Butler, critique de Foucault
Dans le premier volume de son Histoire de la sexualité, Foucault livre une introduction brève mais substancielle consacrée à Herculine Barbin, un hermaphrodite vivant dans la France du XIXe siècle. Sur base et sur fond de ses mémoires, il s’interroge ainsi sur la nécessité de l’idée de vrai sexe.
La théorie qu’il élabore tout au long de son Histoire va dans ce sens: pour lui, toute sexualité est coextensive au pouvoir et le concept de sexe unique a été imaginé et construit à des fins de régulations sociales et de contrôle de la sexualité. Ainsi, cette catégorisation entraîne différents troubles: elle dissimule et empêche l’épanouissement d’une variété de fonctions sexuelles par essence disparates et fait fonctionner notre vision des sensations et des plaisirs de manière causale.
D’où son conséquent développement visant à démontrer que le sexe est un effet plutôt qu’une origine immuable pour notre intériorité. Et que la sexualité, après tout, n’est qu’un système historique parmi d’autres. Pour lui, il n’y a qu’un moyen de se débarasser de ces relations de pouvoir: donner ou plutôt rendre au sexe son immunité ontologique.
Voilà pourquoi il lui est difficile d’envisager le féminisme comme un mouvement pleinement libérateur: pour Foucault, ce combat continue à réduire le genre de façon binaire et n’analyse pas assez profondément la manière dont la catégorie de sexe et la différence sexuelle sont construites dans le discours comme des traits nécessaires à l’identité corporelle. Comme le résume très bien Judith Butler:
« Pour Foucault, être sexué-e, c’est être assujetti-e à un ensemble de régulations sociale, c’est faire que la loi gouvernant ces régulations constitue à la fois le principe formateur du sexe, du genre, des plaisirs et des désirs d’une personne et le principe herméneutique d’interprétation de soi. La catégorie de sexe est donc inévitablement régulatrice et toute analyse qui présuppose cette catégorie reproduit de manière non critique cette stratégie régulatrice comme un régime de savoir-pouvoir et contribue à la légitimer. »
En éditant les mémoires d’Herculine Barbin, Foucault tente ainsi de montrer comment un corps intersexuel réfute de manière définitive ces stratégies politiques et la culture instrumentale. Pour lui, la disparition de la catégorie de sexe aurait pour effet positif de faire proliférer les désirs hors du cadre de l’intelligibilité et de manière indépedante des fonctions et des organes. On est très proche du polymorphisme primaire postulé en psychanalayse ou de cette idée d’un Eros bisexuel originel présente chez Marcuse.
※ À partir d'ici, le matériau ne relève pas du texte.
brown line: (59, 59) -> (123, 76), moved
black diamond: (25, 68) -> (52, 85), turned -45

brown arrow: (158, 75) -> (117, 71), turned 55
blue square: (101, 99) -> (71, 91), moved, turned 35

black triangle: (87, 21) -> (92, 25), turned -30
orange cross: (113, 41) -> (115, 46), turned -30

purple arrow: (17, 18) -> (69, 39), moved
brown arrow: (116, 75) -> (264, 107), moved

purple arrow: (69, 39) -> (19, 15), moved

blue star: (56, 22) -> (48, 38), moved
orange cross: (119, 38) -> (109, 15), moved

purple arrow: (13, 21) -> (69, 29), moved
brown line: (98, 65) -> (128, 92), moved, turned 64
De la prohibition comme condition
Pourtant, pour Judith Butler, il est évident qu’il y a une contradiction avec cette pensée faucaldienne et l’histoire personnelle d’Herculine: sa différence existe chez elle/lui de façon tacite avant que la loi ne joue un rôle actif. Herculine parle d’une erreur de la nature et d’une solitude absolue. En réalité, le ton donne l’impression d’une crise permanente qui culmine dans le suicide.
« Foucault semble vraiment penser que ses mémoires donnent un aperçu du champ des plaisirs non régulés avant l’imposition de la loi selon laquelle on ne peut être qu’un seul sexe. Mais son interprétation est tout à fait erronée dans la mesure où il méconnaît le fait que ces plaisirs sont toujours déjà ancrés dans la loi omniprésente mais implicitement; on pourrait même dire qu’ils sont produits par la loi même qu’ils sont censés défier. »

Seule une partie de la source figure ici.